Research Groups:                           

  • Photocatalysis Group, School of Chemical Sciences, DCU.
  • Centre for Medical Engineering Research, DCU.
  • Solar Disinfection Research Group, RCSI
  • Centre for Synthesis & Chemical Biology, RCSI.
 Membrane Science and Technology

Dr. Greg Foley is a chemical engineer who specialises in using mathematics and computer modelling to make realistic and accurate predictions about the design and performance of membrane filtration systems. Membranes are used in a variety of industries, from wastewater treatment to diary processing to desalination and constitute a multi-billion euro, worldwide industry. Typical questions that Dr. Foley is seeking to answer include “how large a membrane do I need to carry out a certain operation?”; “under what conditions of pressure and flowrate should I operate membrane equipment to ensure long-term, sustainable operation?”; “is there an optimum way of operating the membrane to minimise costs?”. Dr. Foley is the author of an international textbook titled Membrane Filtration (Cambridge University Press, 2013). As well as membrane processes, he is also interested in the pedagogy of chemical engineering and is active in developing new approaches to teaching chemical engineering to undergraduates.

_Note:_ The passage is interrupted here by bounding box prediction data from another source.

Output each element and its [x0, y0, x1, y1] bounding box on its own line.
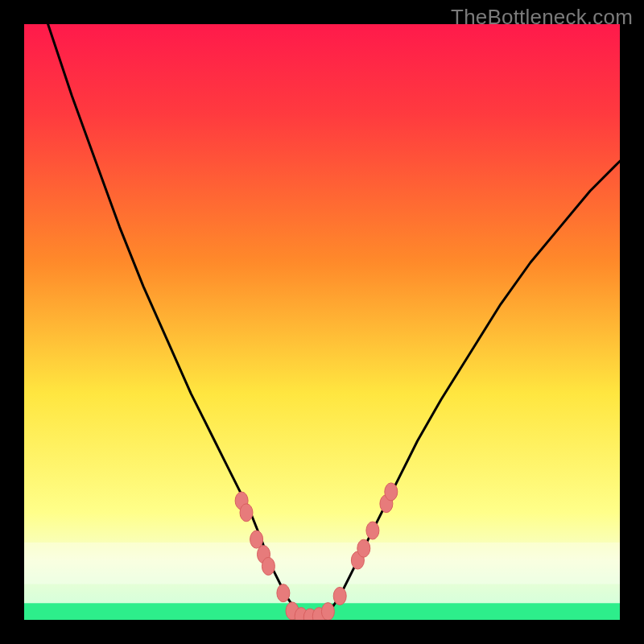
watermark-text: TheBottleneck.com — [451, 5, 633, 30]
svg-point-13 — [321, 603, 334, 620]
svg-point-16 — [357, 539, 370, 557]
svg-point-5 — [250, 530, 263, 548]
svg-point-19 — [385, 483, 398, 501]
svg-rect-0 — [24, 24, 620, 620]
svg-rect-1 — [24, 543, 620, 584]
svg-point-4 — [240, 504, 253, 522]
svg-point-7 — [262, 557, 275, 575]
chart-svg — [24, 24, 620, 620]
svg-point-17 — [366, 522, 379, 539]
svg-point-8 — [277, 584, 290, 602]
chart-frame: TheBottleneck.com — [0, 0, 644, 644]
svg-point-14 — [333, 587, 346, 605]
plot-area — [24, 24, 620, 620]
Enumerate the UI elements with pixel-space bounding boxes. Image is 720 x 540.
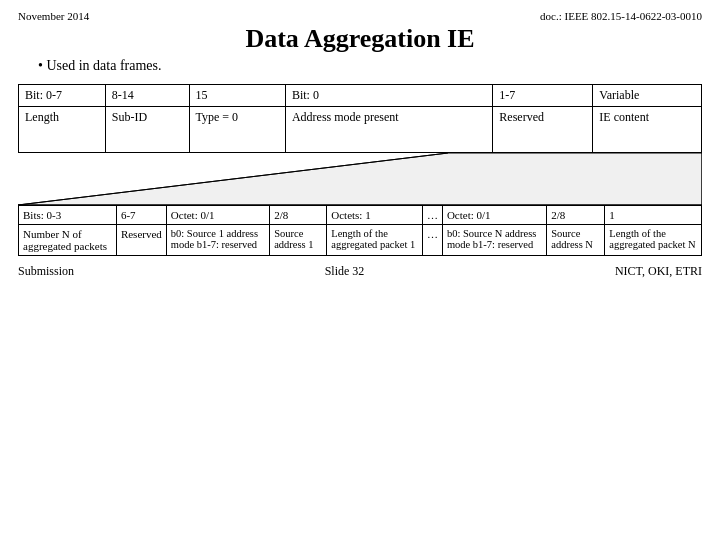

Dr. Jenny Lawler’s research group focuses on the development and manufacture of novel membranes using phase separation and electrospinning techniques.  Membranes provide a platform separation science applicable to a variety of industries, from production of therapeutic proteins in Biopharma, to treatment of drinking and waste waters.  Dublin City University has key expertise, unique in Ireland, in this area.  Dr. Lawler’s group has expertise in the preparation and characterization of functionalized membranes for a variety of applications. Prepared membranes include hybrid organic-inorganic membranes, high flux ultrafiltration membranes, membrane adsorbers, and charged membranes.